I have been having great difficulty in growing my mandarin tree in Grenada Village. I have used all sorts of products and have consulted my garden book and nurseries. It does look like I may lose my mandarins. Are you able to help me?

Answer

For citrus trees to grow well, it is essential that they are grown in an open, well drained and exceptionally well sheltered position. If they receive too much wind during the flowering period they will never set fruit. This could be one of the difficulties you are having with your young mandarin tree. 
Citrus plants are known as ‘heavy feeders’ and require a specific citrus fertiliser. Apply regular side dressings of fertiliser from late October to early December, recommencing in late February to early April. This will ensure strong sturdy growth of trees that will start producing regular crops of fruit.
Citrus trees do not transplant very well, so it would be best to select a new site in your garden and plant a new mandarin tree during the late autumn/early winter months when new stock is available from your local plant centre.

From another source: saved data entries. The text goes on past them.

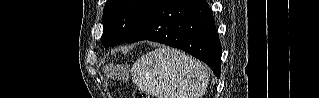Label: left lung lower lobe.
Returning a JSON list of instances; mask_svg holds the SVG:
<instances>
[{
	"mask_svg": "<svg viewBox=\"0 0 319 98\" xmlns=\"http://www.w3.org/2000/svg\"><path fill=\"white\" fill-rule=\"evenodd\" d=\"M141 40L184 50L207 63L220 78L221 45L205 0H158L126 42Z\"/></svg>",
	"mask_w": 319,
	"mask_h": 98,
	"instance_id": "1",
	"label": "left lung lower lobe"
}]
</instances>
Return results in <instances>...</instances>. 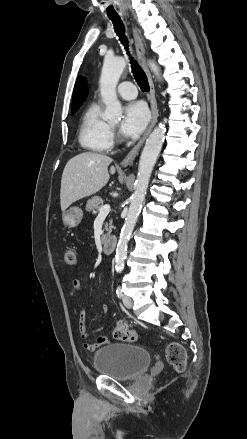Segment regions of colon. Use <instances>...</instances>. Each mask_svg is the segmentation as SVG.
Here are the masks:
<instances>
[{
	"label": "colon",
	"instance_id": "1",
	"mask_svg": "<svg viewBox=\"0 0 247 439\" xmlns=\"http://www.w3.org/2000/svg\"><path fill=\"white\" fill-rule=\"evenodd\" d=\"M64 261L68 266H75L77 264V255L75 251L72 249L66 250ZM113 335L118 340L129 342L136 341L138 338L137 333L124 321L117 322L113 330ZM166 359L174 370L177 372L184 371L187 362L185 348L177 342L169 343L166 348Z\"/></svg>",
	"mask_w": 247,
	"mask_h": 439
}]
</instances>
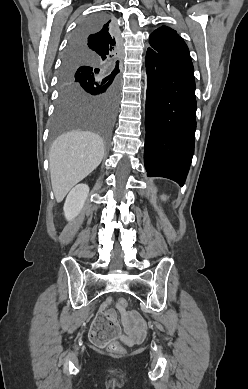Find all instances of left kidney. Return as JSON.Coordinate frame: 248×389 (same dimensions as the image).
Here are the masks:
<instances>
[{"label":"left kidney","mask_w":248,"mask_h":389,"mask_svg":"<svg viewBox=\"0 0 248 389\" xmlns=\"http://www.w3.org/2000/svg\"><path fill=\"white\" fill-rule=\"evenodd\" d=\"M162 199H164V200H165V199H166V196H162Z\"/></svg>","instance_id":"5707ae66"}]
</instances>
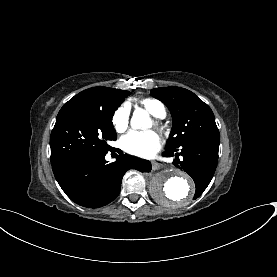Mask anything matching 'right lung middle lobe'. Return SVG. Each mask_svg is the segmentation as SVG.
Wrapping results in <instances>:
<instances>
[{
  "mask_svg": "<svg viewBox=\"0 0 277 277\" xmlns=\"http://www.w3.org/2000/svg\"><path fill=\"white\" fill-rule=\"evenodd\" d=\"M129 94V91L124 93L121 103ZM117 108L86 99H70L64 104L51 132V164L110 149L107 141L117 138L112 124Z\"/></svg>",
  "mask_w": 277,
  "mask_h": 277,
  "instance_id": "obj_1",
  "label": "right lung middle lobe"
}]
</instances>
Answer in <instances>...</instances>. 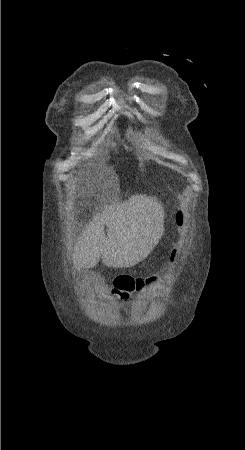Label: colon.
Masks as SVG:
<instances>
[{
	"instance_id": "1",
	"label": "colon",
	"mask_w": 245,
	"mask_h": 450,
	"mask_svg": "<svg viewBox=\"0 0 245 450\" xmlns=\"http://www.w3.org/2000/svg\"><path fill=\"white\" fill-rule=\"evenodd\" d=\"M177 225L182 233H186V231L188 229L187 218L183 213L178 214ZM176 256H177V250H173L171 257L175 259ZM118 284L120 285V287L122 289L129 291L131 293H134L143 284V280L141 278H134L132 276H127V277L121 278L118 281Z\"/></svg>"
}]
</instances>
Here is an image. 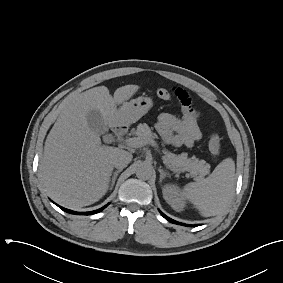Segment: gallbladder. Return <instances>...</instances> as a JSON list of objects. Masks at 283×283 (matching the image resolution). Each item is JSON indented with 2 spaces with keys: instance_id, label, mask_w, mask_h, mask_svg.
I'll use <instances>...</instances> for the list:
<instances>
[{
  "instance_id": "gallbladder-1",
  "label": "gallbladder",
  "mask_w": 283,
  "mask_h": 283,
  "mask_svg": "<svg viewBox=\"0 0 283 283\" xmlns=\"http://www.w3.org/2000/svg\"><path fill=\"white\" fill-rule=\"evenodd\" d=\"M87 122L90 129L96 134L105 133V122L99 111H89V113L87 114Z\"/></svg>"
}]
</instances>
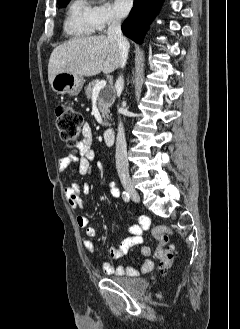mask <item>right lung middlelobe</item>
Masks as SVG:
<instances>
[{
  "mask_svg": "<svg viewBox=\"0 0 240 329\" xmlns=\"http://www.w3.org/2000/svg\"><path fill=\"white\" fill-rule=\"evenodd\" d=\"M70 0H60L58 1V3L60 4L61 7H65L66 4L69 2Z\"/></svg>",
  "mask_w": 240,
  "mask_h": 329,
  "instance_id": "right-lung-middle-lobe-1",
  "label": "right lung middle lobe"
}]
</instances>
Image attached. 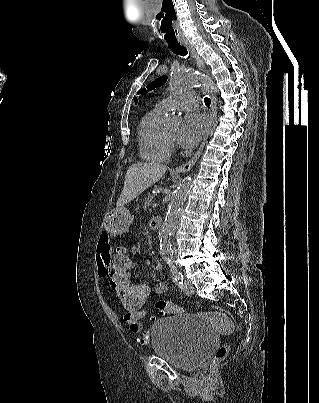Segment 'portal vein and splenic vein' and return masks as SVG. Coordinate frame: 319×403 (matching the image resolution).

There are some varieties of citrus that are more robust than others. For example; the variety Clementine crops in September/October, and Encore is a summer fruiting mandarin. The Satsuma or easy peel mandarins are less hardy in windy conditions. When planting, use copious amounts of compost and add a Daltons Premium Planter Tab to the hole before adding the tree. Your tree should start producing regular crops of fruit 3 - 4 years after planting.